◆ Work required: Please copy all of the entries exactly, but drop every picture.

[Records excerpted from a collection]

□ □ □ □ □ □ □

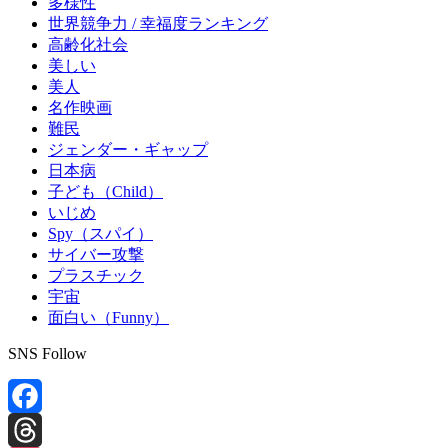
多様性
世界競争力 / 幸福度ランキング
高齢化社会
美しい
美人
名作映画
難民
ジェンダー・ギャップ
日本病
子ども（Child）
いじめ
Spy（スパイ）
サイバー攻撃
プラスチック
宇宙
面白い（Funny）
SNS Follow
Facebook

□ □ □ □ □ □ □

◆ Response below:
多様性
世界競争力 / 幸福度ランキング
高齢化社会
美しい
美人
名作映画
難民
ジェンダー・ギャップ
日本病
子ども（Child）
いじめ
Spy（スパイ）
サイバー攻撃
プラスチック
宇宙
面白い（Funny）
SNS Follow
Facebook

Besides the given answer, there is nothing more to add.